TEMPO Is Not Another Pilot — It Is the Commercial Infrastructure for Digital Health Scale
The history of digital health regulation in the United States is littered with cleared devices that never achieved commercial adoption because the reimbursement pathway did not exist when the regulatory clearance was granted. The FDA's January 2026 updated guidance on general wellness products and clinical decision support software addressed the classification question — clarifying which digital health products require regulatory oversight and which do not. TEMPO addresses the commercial question that classification clarity does not resolve: how does a digital health company get paid by the largest single healthcare payer in the United States for a device that has been cleared by the FDA but has no established Medicare billing code? TEMPO creates a structured pathway for exactly this problem. Devices admitted to the pilot receive coverage under the ACCESS model, generate outcomes data in real Medicare patient populations, and produce the evidence base that CMS needs to establish permanent coverage and payment rates. For a digital therapeutic or remote monitoring device with a Medicare-eligible patient population, TEMPO participation is worth substantially more than the coverage revenue it generates during the pilot period.
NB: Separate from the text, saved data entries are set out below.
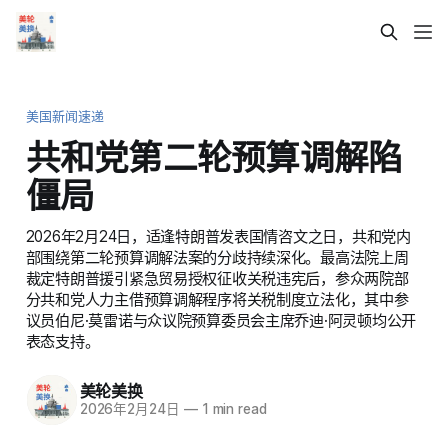
美国新闻速递
共和党第二轮预算调解陷
僵局
2026年2月24日，适逢特朗普发表国情咨文之日，共和党内
部围绕第二轮预算调解法案的分歧持续深化。最高法院上周
裁定特朗普援引紧急贸易授权征收关税违宪后，参众两院部
分共和党人力主借预算调解程序将关税制度立法化，其中参
议员伯尼·莫雷诺与众议院预算委员会主席乔迪·阿灵顿均公开
表态支持。
美轮美换
2026年2月24日
—
1 min read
The January 2026 FDA guidance update that preceded the TEMPO launch contains a detail that most coverage buried in the broader classification clarifications: the guidance's expanded treatment of wearable and sensor-based products that estimate physiologic parameters explicitly acknowledges that some products generating clinically relevant outputs can qualify as general wellness products rather than regulated medical devices, as long as outputs are framed for wellness rather than diagnostic purposes. This creates a product development and regulatory strategy opportunity that the TEMPO pilot makes commercially viable. A company can design a wearable platform with a wellness-framed general release that avoids the 510(k) pathway, generate real-world evidence in a large consumer population, and then use that evidence base to support a separate clinically-framed product submission for TEMPO participation with a Medicare-specific indication. The companies that are designing both tracks simultaneously — consumer wellness and Medicare clinical — are building the regulatory and evidence architecture for sustainable commercial scale in a way that single-track strategies cannot replicate.
The AI TPLC Draft and LLM Governance Guidance Are the Forward-Looking Risk Variables
The IntuitionLabs analysis of FDA's 2026 digital health guidance identifies two upcoming regulatory developments that will reshape AI-enabled device development timelines: the pending final guidance on the AI Total Product Lifecycle framework, and new policies on large language models in healthcare tools. The AI TPLC guidance will establish the change control standards for AI-enabled medical devices — essentially, how much a device's AI can adapt after market authorization before triggering a new regulatory submission. This is the most commercially consequential unresolved question in digital health regulation, because the value proposition of AI-enabled medical devices depends on continuous learning and improvement. A restrictive TPLC standard that treats every performance update as a new device submission would make continuous-learning AI devices commercially nonviable. A permissive standard creates new risk profiles that FDA's current adverse event monitoring systems are not designed to track. The position FDA takes in the final TPLC guidance will define the product architecture constraints for every AI-enabled device entering the 510(k) or De Novo pathway for the next decade.
The LLM governance question sits in a different risk category. Large language models used as clinical decision support tools — summarizing patient records, generating differential diagnoses, drafting clinical notes — are being deployed in healthcare settings today without clear FDA regulatory classification in most use configurations. The four-criteria test that exempts CDS software from device regulation under the 21st Century Cures Act was written before LLMs existed as a clinical tool category. FDA's advisory committee discussions on AI oversight and cybersecurity in 2025 and early 2026 have signaled that the agency intends to provide classification guidance for LLM-based clinical tools within the current year. Companies currently deploying LLMs in clinical contexts without FDA regulatory classification are operating in a window that FDA's forthcoming guidance will close — and the companies that have proactively characterized their LLM tools against the existing four-criteria framework are best positioned to navigate whatever classification standard the agency establishes.